ASSIGNED TASK: Exact transcription, pictures omitted: reproduce the listing below.

INPUT FOR THIS TASK:

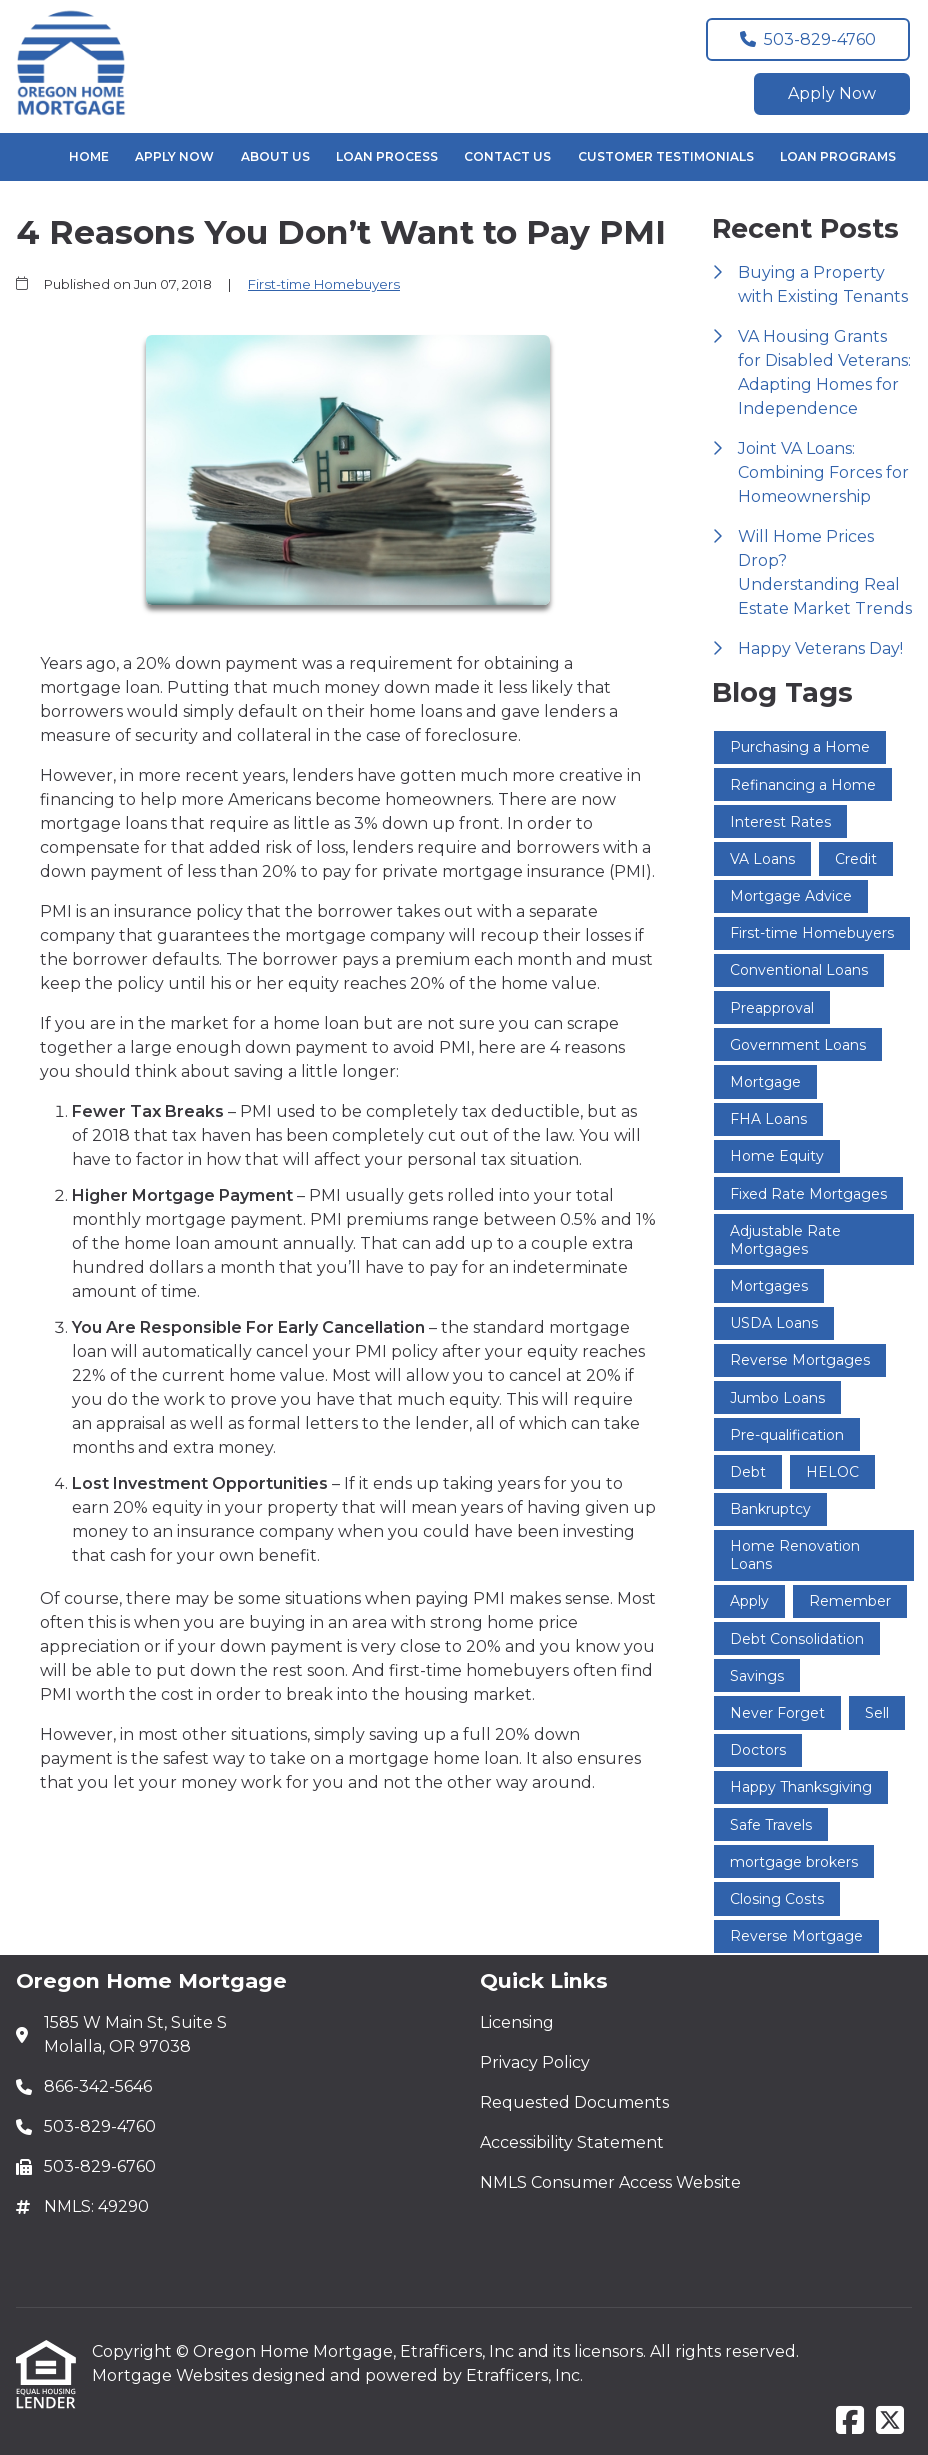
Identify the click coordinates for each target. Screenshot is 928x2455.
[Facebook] (850, 2421)
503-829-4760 (808, 39)
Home (89, 156)
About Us (275, 156)
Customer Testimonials (666, 156)
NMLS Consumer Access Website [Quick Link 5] (610, 2182)
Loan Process (387, 156)
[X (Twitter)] (890, 2421)
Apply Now (832, 93)
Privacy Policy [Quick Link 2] (535, 2062)
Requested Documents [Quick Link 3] (574, 2102)
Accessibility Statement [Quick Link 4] (572, 2142)
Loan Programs (838, 156)
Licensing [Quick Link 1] (517, 2022)
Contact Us (507, 156)
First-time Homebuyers (324, 284)
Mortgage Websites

EXERCISE RESPONSE:
Identify the click coordinates for each target. Screenshot is 928x2455.
[Facebook] (850, 2421)
503-829-4760 (808, 39)
Home (89, 156)
About Us (275, 156)
Customer Testimonials (666, 156)
NMLS Consumer Access Website [Quick Link 5] (610, 2182)
Loan Process (387, 156)
[X (Twitter)] (890, 2421)
Apply Now (832, 93)
Privacy Policy [Quick Link 2] (535, 2062)
Requested Documents [Quick Link 3] (574, 2102)
Accessibility Statement [Quick Link 4] (572, 2142)
Loan Programs (838, 156)
Licensing [Quick Link 1] (517, 2022)
Contact Us (507, 156)
First-time Homebuyers (324, 284)
Mortgage Websites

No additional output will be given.